Le constat est alarmant : nous consommons en moyenne plus du double de la dose recommandée. Alors que l’Organisation mondiale de la santé (OMS) fixe la limite à 2 g de sodium par jour, la moyenne mondiale avoisine 4,3 g. Mais bonne nouvelle, une alternative au sel traditionnel pourrait changer la donne.
L’OMS mise sur un substitut plus sain
Difficile d’imaginer un monde sans sel. L’OMS en est bien consciente et ne prône pas la suppression totale du sodium, mais plutôt son remplacement par une version enrichie en potassium. L’idée est simple : remplacer une partie du chlorure de sodium par du chlorure de potassium, un minéral essentiel au bon fonctionnement de l’organisme.
Ce double effet bénéfique permet à la fois de réduire la consommation de sodium et d’augmenter l’apport en potassium, un nutriment crucial pour la santé cardiovasculaire. Et comme si cela ne suffisait pas, les études montrent que cette substitution ne modifie pas significativement le goût.
Pourquoi le potassium change la donne
Le potassium est naturellement présent dans les fruits et légumes comme les bananes, les épinards ou les avocats. Il aide à réguler la pression sanguine, à éviter les crampes musculaires et à maintenir un bon équilibre hydrique dans l’organisme. Pourtant, la majorité des populations en manque cruellement, avec une consommation bien inférieure aux 3,5 g journaliers recommandés.
En intégrant du sel enrichi en potassium dans notre alimentation quotidienne, on pourrait corriger ce déficit tout en limitant les effets néfastes du sodium. Une solution simple qui permettrait de lutter efficacement contre l’épidémie mondiale d’hypertension.

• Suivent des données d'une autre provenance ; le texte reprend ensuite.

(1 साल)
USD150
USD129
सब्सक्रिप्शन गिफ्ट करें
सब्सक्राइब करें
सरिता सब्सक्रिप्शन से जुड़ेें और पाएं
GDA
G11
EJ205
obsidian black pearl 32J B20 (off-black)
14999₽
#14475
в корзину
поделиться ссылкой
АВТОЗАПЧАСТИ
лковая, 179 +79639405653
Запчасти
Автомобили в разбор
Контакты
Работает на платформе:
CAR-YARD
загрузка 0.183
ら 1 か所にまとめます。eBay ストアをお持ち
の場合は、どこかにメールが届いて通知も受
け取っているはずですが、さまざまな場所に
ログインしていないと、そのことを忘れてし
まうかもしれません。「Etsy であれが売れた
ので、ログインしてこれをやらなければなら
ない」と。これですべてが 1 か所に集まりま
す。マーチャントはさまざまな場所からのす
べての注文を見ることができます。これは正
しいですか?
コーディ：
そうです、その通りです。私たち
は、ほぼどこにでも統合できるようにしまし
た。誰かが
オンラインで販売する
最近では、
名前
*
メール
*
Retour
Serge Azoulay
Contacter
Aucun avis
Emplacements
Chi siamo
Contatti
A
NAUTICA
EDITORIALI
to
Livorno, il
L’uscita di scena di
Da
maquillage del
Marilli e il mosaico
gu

Un sel plus cher, mais rentable pour la santé
Si cette alternative semble être une solution idéale, elle soulève tout de même quelques défis. D’abord, son prix : jusqu’à 15 fois plus élevé que le sel de table classique. Un surcoût qui peut freiner son adoption à grande échelle, notamment dans les pays où l’accès à des produits de qualité reste limité.
Ensuite, ce substitut n’est pas recommandé pour tout le monde. Les personnes souffrant d’insuffisance rénale doivent surveiller leur apport en potassium, sous peine de provoquer des complications. Mieux vaut donc consulter un professionnel de santé avant de sauter le pas.
Une tendance qui pourrait s’imposer
Les mentalités évoluent, et la prise de conscience autour des dangers du sel se fait de plus en plus forte. Des campagnes de sensibilisation émergent, et certains gouvernements commencent à prendre des mesures pour réduire la consommation de sodium dans les produits transformés.
Dans un monde où la nutrition est devenue un véritable enjeu de santé publique, cette alternative pourrait bien s’imposer comme une norme dans les années à venir. À condition, bien sûr, que son coût baisse et que l’industrie agroalimentaire suive le mouvement.